Go through the data below. Pull out every line that has the word "Иванова".

#### Raw data ####

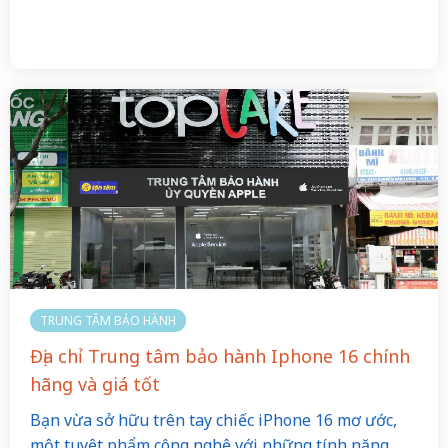
TRUNG TÂM BẢO HÀNH
Địa chỉ Trung tâm bảo hành Iphone 16 chính
hãng và giá tốt
Bạn vừa sở hữu trên tay chiếc iPhone 16 mơ ước,
một tuyệt phẩm công nghệ với những tính năng…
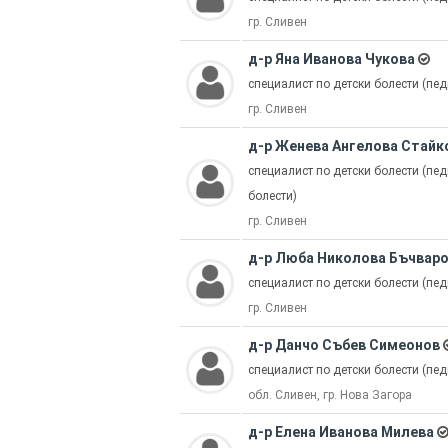
гр. Сливен
д-р Яна Иванова Чукова
специалист по детски болести (пед
гр. Сливен
д-р Женева Ангелова Стайк
специалист по детски болести (пед
болести)
гр. Сливен
д-р Люба Николoва Бъчвар
специалист по детски болести (пед
гр. Сливен
д-р Данчо Събев Симеонов
специалист по детски болести (пед
обл. Сливен, гр. Нова Загора
д-р Елена Иванова Милева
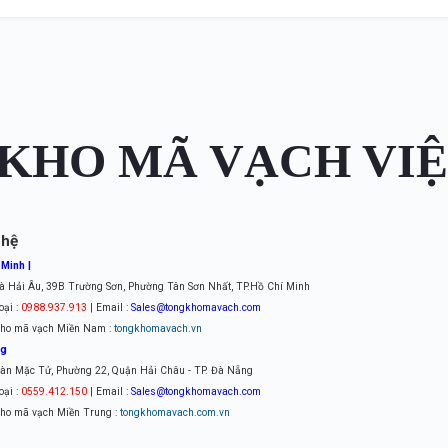
KHO MÃ VẠCH VI
 hệ
 Minh |
à Hải Âu, 39B Trường Sơn, Phường Tân Sơn Nhất, TP.Hồ Chí Minh
oại :
0988.937.913
| Email :
Sales@tongkhomavach.com
ho mã vạch Miền Nam :
tongkhomavach.vn
ng
àn Mặc Tử, Phường 22, Quận Hải Châu - TP. Đà Nẵng
oại :
0559.412.150
| Email :
Sales@tongkhomavach.com
ho mã vạch Miền Trung :
tongkhomavach.com.vn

####

● Answer to this problem:
д-р Яна Иванова Чукова
д-р Елена Иванова Милева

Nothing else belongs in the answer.